Your objective:
Take the entries below and print only the lines from the one with "höchstpersönlich, allerding" through the one with "Eindruck, was dem Spieler", exactly as they stand, both ends included.

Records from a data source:
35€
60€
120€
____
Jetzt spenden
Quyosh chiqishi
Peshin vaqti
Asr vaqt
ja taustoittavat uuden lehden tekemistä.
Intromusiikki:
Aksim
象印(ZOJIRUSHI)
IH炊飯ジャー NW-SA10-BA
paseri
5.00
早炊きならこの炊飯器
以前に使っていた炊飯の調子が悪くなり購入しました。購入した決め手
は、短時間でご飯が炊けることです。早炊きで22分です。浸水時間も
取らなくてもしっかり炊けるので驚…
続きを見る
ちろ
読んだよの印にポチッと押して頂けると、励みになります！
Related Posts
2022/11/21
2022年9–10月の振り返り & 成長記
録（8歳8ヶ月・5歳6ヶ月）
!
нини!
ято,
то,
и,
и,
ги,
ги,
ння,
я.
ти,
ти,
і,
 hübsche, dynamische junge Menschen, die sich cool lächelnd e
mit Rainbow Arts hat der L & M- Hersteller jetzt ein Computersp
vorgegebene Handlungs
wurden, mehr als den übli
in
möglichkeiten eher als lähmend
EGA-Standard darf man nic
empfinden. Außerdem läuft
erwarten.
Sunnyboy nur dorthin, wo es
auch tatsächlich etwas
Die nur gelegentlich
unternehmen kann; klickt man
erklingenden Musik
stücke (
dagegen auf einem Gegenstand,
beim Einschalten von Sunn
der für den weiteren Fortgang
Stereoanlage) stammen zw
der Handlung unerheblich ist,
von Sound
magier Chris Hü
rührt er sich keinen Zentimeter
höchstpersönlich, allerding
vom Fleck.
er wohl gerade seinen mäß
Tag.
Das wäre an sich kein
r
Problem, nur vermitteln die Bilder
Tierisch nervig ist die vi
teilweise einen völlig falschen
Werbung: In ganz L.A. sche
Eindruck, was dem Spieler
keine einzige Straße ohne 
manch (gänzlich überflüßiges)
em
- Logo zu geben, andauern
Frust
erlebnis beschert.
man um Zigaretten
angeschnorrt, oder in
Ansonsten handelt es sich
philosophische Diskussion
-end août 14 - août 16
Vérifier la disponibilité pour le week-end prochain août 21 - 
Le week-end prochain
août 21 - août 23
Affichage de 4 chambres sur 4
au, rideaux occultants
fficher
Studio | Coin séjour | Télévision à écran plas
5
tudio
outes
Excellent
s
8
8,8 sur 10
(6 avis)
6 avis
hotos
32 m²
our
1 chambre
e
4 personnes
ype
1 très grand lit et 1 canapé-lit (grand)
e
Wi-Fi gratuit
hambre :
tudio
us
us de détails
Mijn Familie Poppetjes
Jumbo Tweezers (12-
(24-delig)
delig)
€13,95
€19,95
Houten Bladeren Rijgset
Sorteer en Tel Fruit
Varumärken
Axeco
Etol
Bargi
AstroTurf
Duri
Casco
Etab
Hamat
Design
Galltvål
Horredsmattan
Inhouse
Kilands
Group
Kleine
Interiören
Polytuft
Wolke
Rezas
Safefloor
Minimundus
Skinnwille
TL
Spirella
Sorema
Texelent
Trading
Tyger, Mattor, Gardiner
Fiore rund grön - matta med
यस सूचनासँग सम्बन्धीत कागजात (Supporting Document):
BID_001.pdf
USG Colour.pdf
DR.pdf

Your response:
höchstpersönlich, allerding
vom Fleck.
er wohl gerade seinen mäß
Tag.
Das wäre an sich kein
r
Problem, nur vermitteln die Bilder
Tierisch nervig ist die vi
teilweise einen völlig falschen
Werbung: In ganz L.A. sche
Eindruck, was dem Spieler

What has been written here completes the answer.